The two time Grammy winning group, Turtle Island Quartet, will play at Baker Theater Monday.

 

For Turtle Island Quartet cello player Mark Summer, it all started at age four. 

His mother took him to a small children’s rhythm band concert, and as he watched the young musicians tinker with their triangles and drums, he was hooked. At age nine he began playing the cello, and now, several years later, the co-founder can boast that the quartet holds two Grammys. 

The Turtle Island Quartet will take the Baker University Center Theater stage Monday at 7:30 p.m., composed of its four members: co-founder David Balakrishnan and Mateusz Smoczynski on violin, Benjamin von Gutzeit on viola, and Mark Summer on cello. 

But this isn’t your typical classical-music quartet. The group, which is approaching its 30th anniversary, varies in its style, from bluegrass to jazz. 

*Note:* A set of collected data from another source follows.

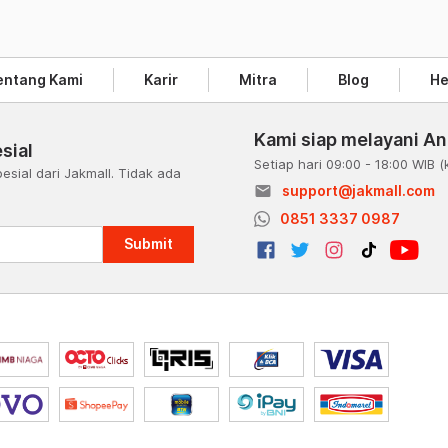
entang Kami
Karir
Mitra
Blog
He
Kami siap melayani A
sial
Setiap hari 09:00 - 18:00 WIB
(
esial dari Jakmall. Tidak ada
email
support@jakmall.com
a
0851 3337 0987
Submit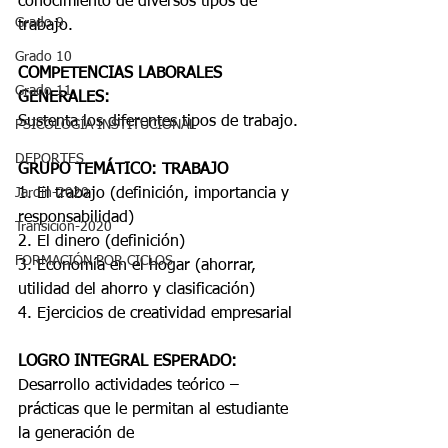
conocimiento de diversos tipos de 
Grado 9
trabajo.
Grado 10
COMPETENCIAS LABORALES 
Grado 11
GENERALES:
Sustenta los diferentes tipos de trabajo.
PSICOLOGÍA INSTITUCIONAL
DEPORTES
GRUPO TEMÁTICO: TRABAJO
Jardín-2020
1. El trabajo (definición, importancia y 
responsabilidad)
Transición-2020
2. El dinero (definición)
FORMACIÓN POR CICLOS
3. Economía en el hogar (ahorrar, 
utilidad del ahorro y clasificación)
4. Ejercicios de creatividad empresarial
LOGRO INTEGRAL ESPERADO:
Desarrollo actividades teórico –
prácticas que le permitan al estudiante 
la generación de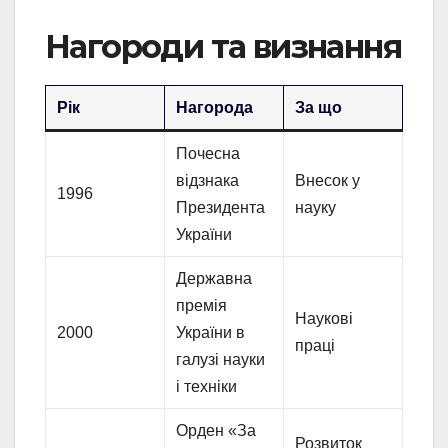
Нагороди та визнання
Рік
Нагорода
За що
Почесна
відзнака
Внесок у
1996
Президента
науку
України
Державна
премія
Наукові
2000
України в
праці
галузі науки
і техніки
Орден «За
Розвиток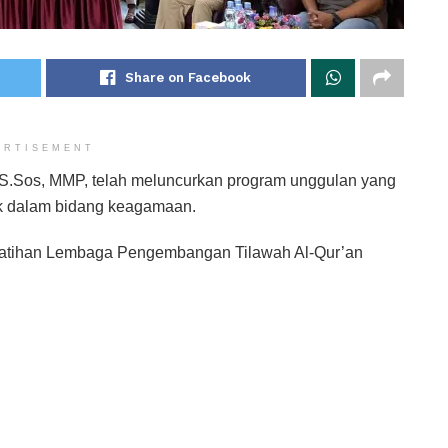
Share on Facebook
ERTISEMENT
 S.Sos, MMP, telah meluncurkan program unggulan yang
ak dalam bidang keagamaan.
pelatihan Lembaga Pengembangan Tilawah Al-Qur’an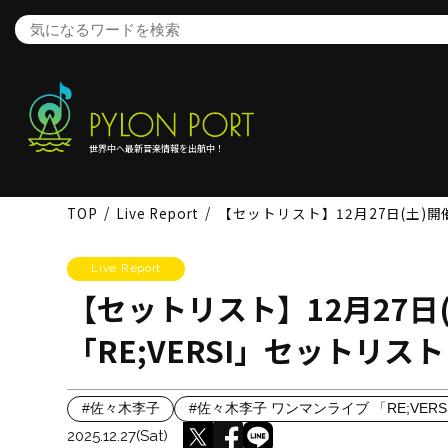
世界中へ最新音楽情報を出航中！
TOP
Live Report
【セットリスト】12月27日(土)
Live Report
【セットリスト】12月27日
「RE;VERSI」セットリ
#佐々木李子
#佐々木李子 ワンマンライブ 「RE;VERS
2025.12.27(Sat)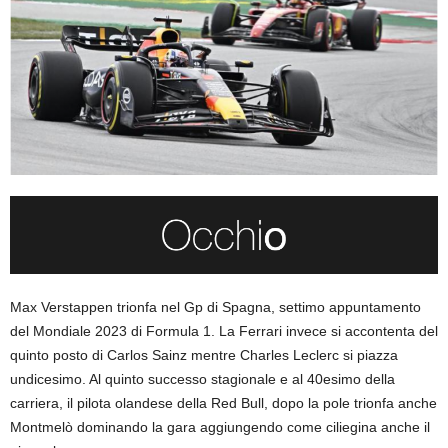
Max Verstappen trionfa nel Gp di Spagna, settimo appuntamento
del Mondiale 2023 di Formula 1. La Ferrari invece si accontenta del
quinto posto di Carlos Sainz mentre Charles Leclerc si piazza
undicesimo. Al quinto successo stagionale e al 40esimo della
carriera, il pilota olandese della Red Bull, dopo la pole trionfa anche
Montmelò dominando la gara aggiungendo come ciliegina anche il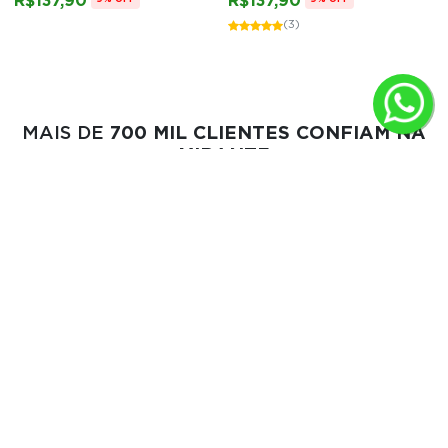
R$137,90
R$137,90
(3)
MAIS DE
700 MIL CLIENTES CONFIAM NA
MIRANTE
RA 1000
ROUPAS BÁSICAS MASCULINAS E FEMININAS É NA
MIRANTE.
Compra 100% segura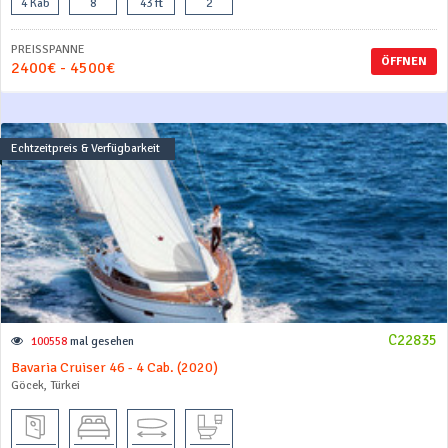
4 Kab
8
43 ft
2
PREISSPANNE
ÖFFNEN
2400€ - 4500€
Echtzeitpreis & Verfügbarkeit
C22835
100558
mal gesehen
Bavaria Cruiser 46 - 4 Cab. (2020)
Göcek, Türkei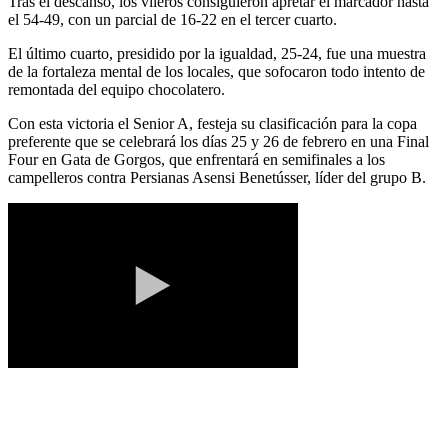
Tras el descanso, los vileros consiguieron apretar el marcador hasta
el 54-49, con un parcial de 16-22 en el tercer cuarto.
El último cuarto, presidido por la igualdad, 25-24, fue una muestra
de la fortaleza mental de los locales, que sofocaron todo intento de
remontada del equipo chocolatero.
Con esta victoria el Senior A, festeja su clasificación para la copa
preferente que se celebrará los días 25 y 26 de febrero en una Final
Four en Gata de Gorgos, que enfrentará en semifinales a los
campelleros contra Persianas Asensi Benetússer, líder del grupo B.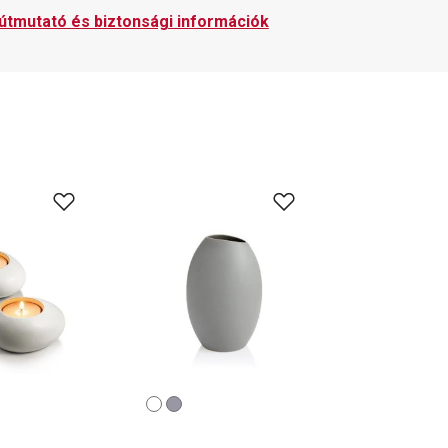
 útmutató és biztonsági információk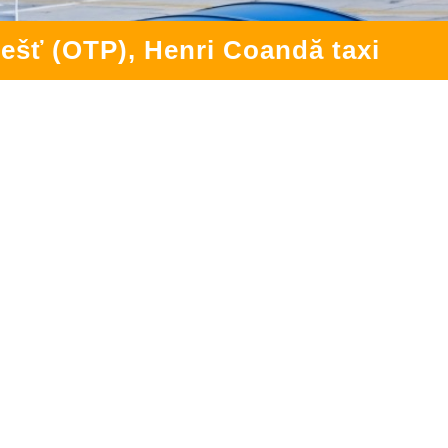
ešť (OTP), Henri Coandă taxi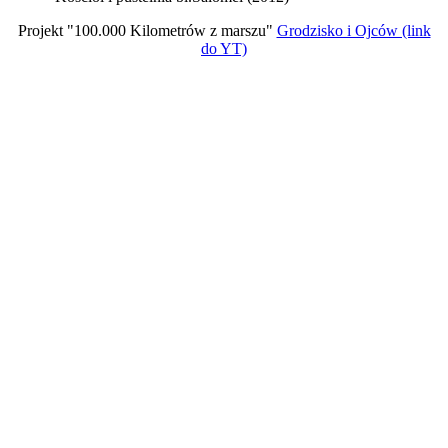
Projekt "100.000 Kilometrów z marszu"
Grodzisko i Ojców (link
do YT)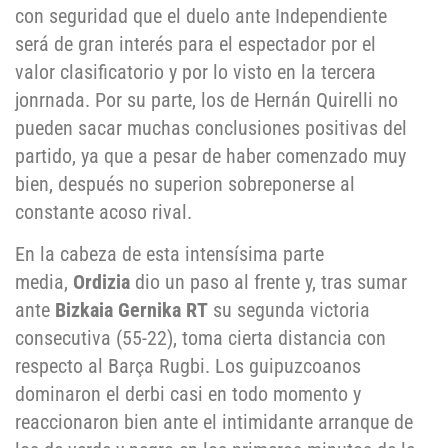
con seguridad que el duelo ante Independiente
será de gran interés para el espectador por el
valor clasificatorio y por lo visto en la tercera
jonrnada. Por su parte, los de Hernán Quirelli no
pueden sacar muchas conclusiones positivas del
partido, ya que a pesar de haber comenzado muy
bien, después no superion sobreponerse al
constante acoso rival.
En la cabeza de esta intensísima parte
media,
Ordizia
dio un paso al frente y, tras sumar
ante
Bizkaia Gernika RT
su segunda victoria
consecutiva (55-22), toma cierta distancia con
respecto al Barça Rugbi. Los guipuzcoanos
dominaron el derbi casi en todo momento y
reaccionaron bien ante el intimidante arranque de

“You might be a fan of jazz, classical or world music, but it’s still possible to see how all those different genres can really work well together,” said Caroline Heaney, the quartet’s tour publicist. “There doesn’t need to be such a big wall between different genres of music.” 

Early Monday, the quartet will work with voluntary students from the School of Music to talk about the differences in the kind of grooves found in classical music versus jazz, blues, and rock. 

“They’re extremely well-known in the classical world as amazing performers,” said Andrew Holzaepfel, associate director of the Campus Involvement Center. “They’ve taken a really interesting approach to [music] that is exciting and I think our students will be excited by.”

And although Holzaepfel anticipates some of the audience will be made up of faculty and Athens community members, Summer encourages college students to come as well. 

“I think live music in general is inspiring to all ages,” Summer said. “Getting away from the screen, getting (earbuds) out of the ears and being together with a group of people listening is very healthy and inspiring.” 

At Monday’s program, attendees can anticipate covers of pieces by Miles Davis as well as a brand new original composition by Balakrishnan, “Rebirth of the Holy Fool.” Additionally, the quartet will play pieces from its album, Confetti Man, set for an October release. 

“People get an idea that a string quartet is a solemn experience,” Summer said. “I always like to say that our concerts are fun. There’s not a lot of equipment, there’s not a lot of flash and dazzle with lights; it all happens with the musicians on stage and the audiences always respond positively to what we do.”